GFP Hull Classifications:
GlobalFirepower.com (GFP) takes a rather conventional approach to hull classifications regarding per-country naval assets. Below are descriptions of each type considered:
These are either conventional- or nuclear-powered forms showcasing an expansive flight deck with hangar elevators for access. This surface is used for the launching and retrieval of fixed-wing aircraft (as a primary function) and rotorcraft (as a secondary function). In modern navies, Aircraft Carriers represent the flagship of the fleet, making them vital assets. Only a few select nations maintain an aircraft carrier as part of their surface fleet.
The Helicopter Carrier primarily supports rotorcraft and may offer facilities for the operation of Vertical Take-Off and Landing (VTOL) fixed-wing aircraft such as the F-35 and AV-8B 'jump jets'. These vessels are typically dimensionally smaller when compared to their Aircraft Carrier brethren. Provision for operating UAVs may also be seen in these vessel types.

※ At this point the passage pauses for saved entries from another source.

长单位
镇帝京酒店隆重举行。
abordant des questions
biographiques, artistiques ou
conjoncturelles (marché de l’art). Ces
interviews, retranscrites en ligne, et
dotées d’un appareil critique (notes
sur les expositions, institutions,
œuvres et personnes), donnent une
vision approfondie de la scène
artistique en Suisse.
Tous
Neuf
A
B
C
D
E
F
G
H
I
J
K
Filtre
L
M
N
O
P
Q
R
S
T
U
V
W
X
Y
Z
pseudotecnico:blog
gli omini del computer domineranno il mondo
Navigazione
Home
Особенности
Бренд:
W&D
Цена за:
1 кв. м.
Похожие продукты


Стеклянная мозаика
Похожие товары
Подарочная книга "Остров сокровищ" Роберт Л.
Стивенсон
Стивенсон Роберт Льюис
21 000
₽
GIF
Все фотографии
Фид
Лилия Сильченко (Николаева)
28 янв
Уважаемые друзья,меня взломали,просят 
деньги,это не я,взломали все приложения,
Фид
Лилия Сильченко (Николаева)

Destroyers are the largest named, non-carrier ship type in modern fleets (not including Cruisers which are used by only a few powers). They are powerful, multi-mission oriented hulls with a broad array of sensors, processing systems, and weaponry and can support one or more rotorcraft from their included flight deck. Some forms are mission-specific, focusing on airspace deterrence or submarine hunting as primary roles.

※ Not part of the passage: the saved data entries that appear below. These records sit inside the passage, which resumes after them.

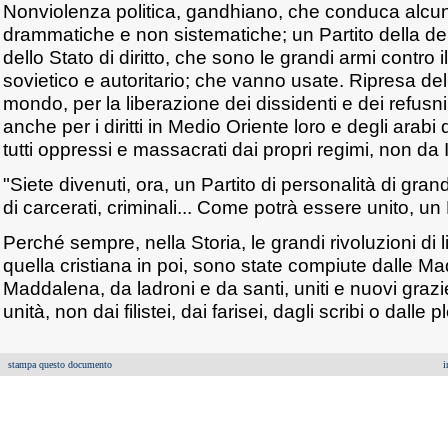
Nonviolenza politica, gandhiano, che conduca alcune
drammatiche e non sistematiche; un Partito della de
dello Stato di diritto, che sono le grandi armi contro 
sovietico e autoritario; che vanno usate. Ripresa dell
mondo, per la liberazione dei dissidenti e dei refus
anche per i diritti in Medio Oriente loro e degli arabi 
tutti oppressi e massacrati dai propri regimi, non da I
"Siete divenuti, ora, un Partito di personalità di gra
di carcerati, criminali... Come potrà essere unito, un
Perché sempre, nella Storia, le grandi rivoluzioni di li
quella cristiana in poi, sono state compiute dalle M
Maddalena, da ladroni e da santi, uniti e nuovi grazi
unità, non dai filistei, dai farisei, dagli scribi o dalle pl
stampa questo documento
i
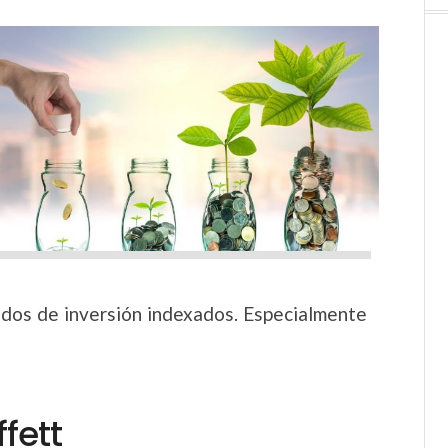
ndos de inversión indexados. Especialmente
fett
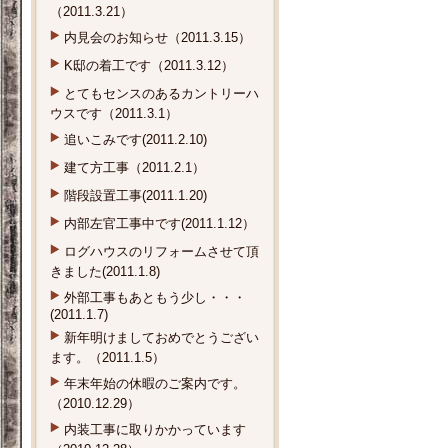
（2011.3.21）
内見会のお知らせ（2011.3.15）
K邸の着工です（2011.3.12）
とてもセンスのあるカントリーハ
ウスです（2011.3.1）
追いこみです(2011.2.10)
建て方工事（2011.2.1）
階段設置工事(2011.1.20)
内部左官工事中です(2011.1.12）
ログハウスのリフォームさせて頂
きました(2011.1.8)
外部工事もあともう少し・・・
(2011.1.7)
新年明けましておめでとうござい
ます。（2011.1.5）
年末年始の休暇のご案内です。
（2010.12.29）
内装工事に取りかかっています
（2010.12.28）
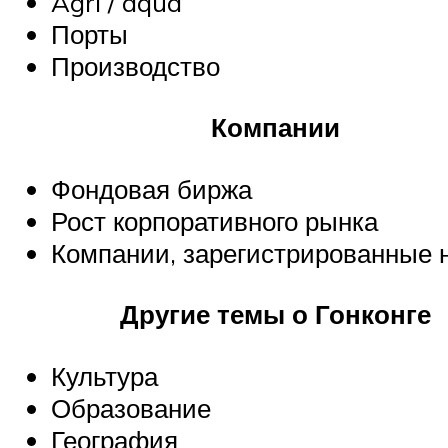
Agri / aqua
Порты
Производство
Компании
Фондовая биржа
Рост корпоративного рынка
Компании, зарегистрированные 
Другие темы о Гонконге
Культура
Образование
География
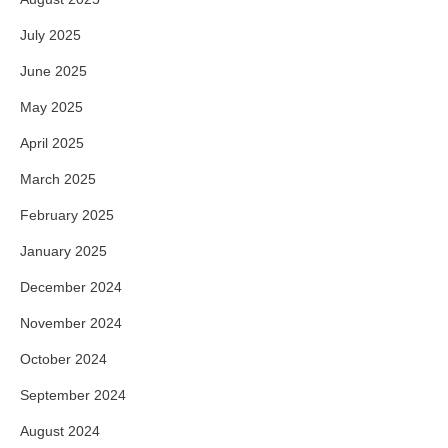
July 2025
June 2025
May 2025
April 2025
March 2025
February 2025
January 2025
December 2024
November 2024
October 2024
September 2024
August 2024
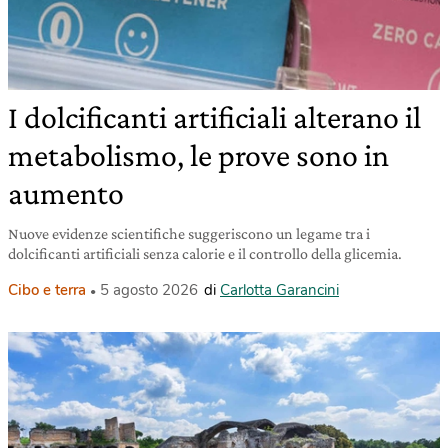
I dolcificanti artificiali alterano il
metabolismo, le prove sono in
aumento
Nuove evidenze scientifiche suggeriscono un legame tra i
dolcificanti artificiali senza calorie e il controllo della glicemia.
Cibo e terra
5 agosto 2026
di
Carlotta Garancini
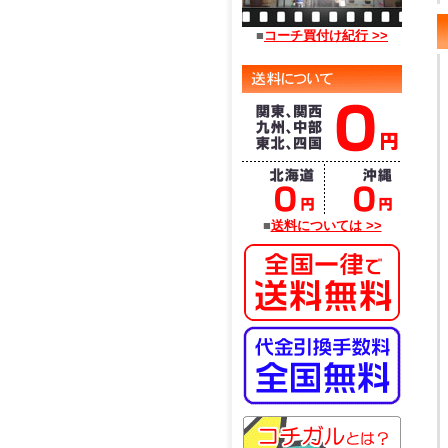
■
コーチ買付け紀行 >>
■
送料については >>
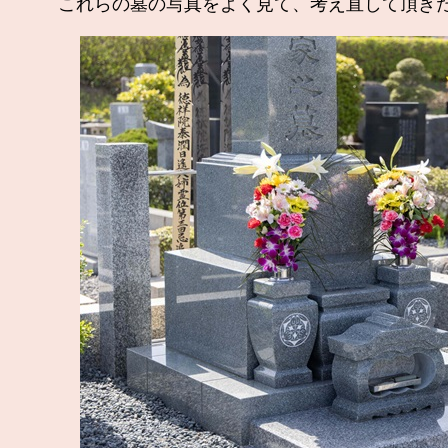
これらの墓の写真をよく見て、考え直して頂きた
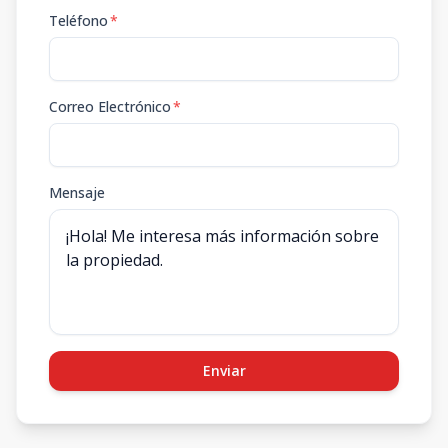
Teléfono
*
Correo Electrónico
*
Mensaje
Enviar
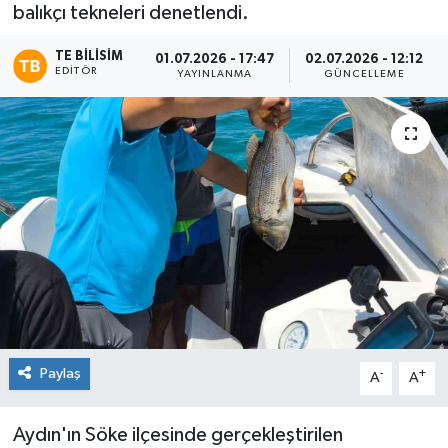
balıkçı tekneleri denetlendi.
TE BILISIM
01.07.2026 - 17:47
02.07.2026 - 12:12
EDITÖR
YAYINLANMA
GÜNCELLEME
Paylaş
-
+
A
A
Aydın'ın Söke ilçesinde gerçekleştirilen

Frigates are the economical answer to the Destroyer, given roughly the same Blue Water / deep water capabilities and broad weapons / mission set. Similarly, they can support rotorcraft and operate independently or as part of the main fighting fleet. Their hull design bridges the gap between the dimensionally larger Destroyer and the smaller Corvette.

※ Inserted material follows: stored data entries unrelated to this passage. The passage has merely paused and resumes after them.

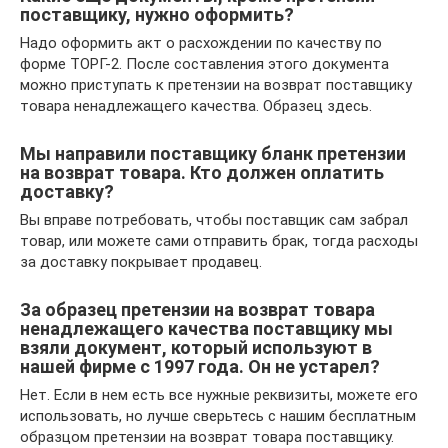
поставщику, нужно оформить?
Надо оформить акт о расхождении по качеству по
форме ТОРГ-2. После составления этого документа
можно приступать к претензии на возврат поставщику
товара ненадлежащего качества. Образец здесь.
Мы направили поставщику бланк претензии
на возврат товара. Кто должен оплатить
доставку?
Вы вправе потребовать, чтобы поставщик сам забрал
товар, или можете сами отправить брак, тогда расходы
за доставку покрывает продавец.
За образец претензии на возврат товара
ненадлежащего качества поставщику мы
взяли документ, который используют в
нашей фирме с 1997 года. Он не устарел?
Нет. Если в нем есть все нужные реквизиты, можете его
использовать, но лучше сверьтесь с нашим бесплатным
образцом претензии на возврат товара поставщику.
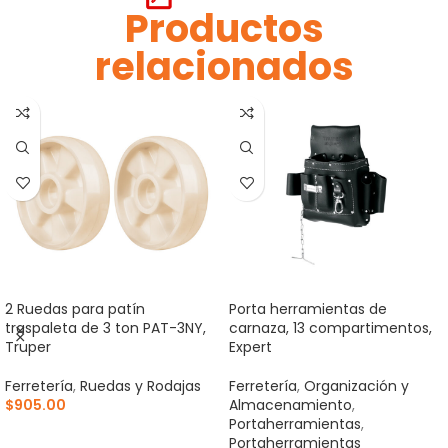
Productos
relacionados
2 Ruedas para patín
Porta herramientas de
traspaleta de 3 ton PAT-3NY,
carnaza, 13 compartimentos,
Truper
Expert
Ferretería
,
Ruedas y Rodajas
Ferretería
,
Organización y
$
905.00
Almacenamiento
,
Portaherramientas
,
AÑADIR AL CARRITO
Portaherramientas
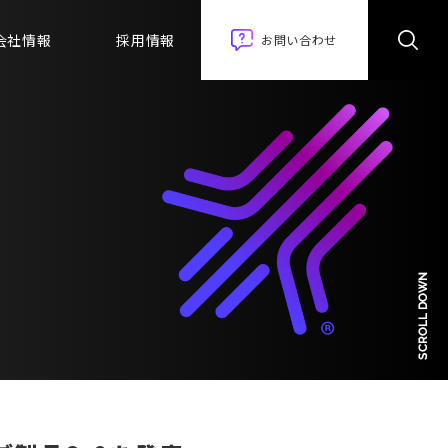
会社情報
採用情報
お問い合わせ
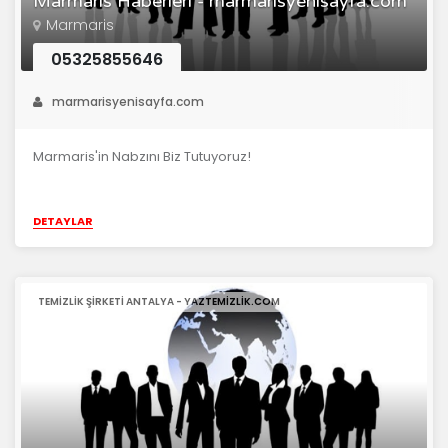
Marmaris Haberleri - marmarisyenisayfa.com
Marmaris
05325855646
marmarisyenisayfa.com
Marmaris'in Nabzını Biz Tutuyoruz!
DETAYLAR
TEMIZLIK ŞIRKETI ANTALYA - YAZTEMIZLIK.COM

Corvettes typically represent the 'smallest' named vessels of the fleet. These are relatively compact hulls capable of operating in Blue Water environments as well as close-to-shore depending on draught depth. Corvettes can prove to be an economical measure for specific powers finding Frigate types out-of-scope and can also serve well those nations showcasing long-running coastlines.
Conventionally- (diesel-electric) and nuclear-powered submersible hull designs are grouped together in the GFP analysis. Additionally, there is no distinction made between dedicated-attack, ballistic missile, and nuclear-attack types. Compact 'midget' submarines are also included as they still form portions of some fleets (as is the case for North Korea and Iran).
The Patrol Vessel category is purposely broad and includes Offshore Patrol Vessel (OPV) types as well as gunboats, missile boats, fast-attack craft, and - in some cases - riverine assets. These boats are given shallow draughts for their specific operating environments and will typically serve as deterrent and enforcement assets in the grand scheme of the surface fleet.
Mine Warfare and Mine / Countermine assets are a generally overlooked portion of any surface fleet but prove just as critical as other designs particularly in times of war where their capabilities allow for denial of strategic waterways or participation in 'siege tactics' against harbors and ports. The GFP analysis reflects their importance in modern naval warfare.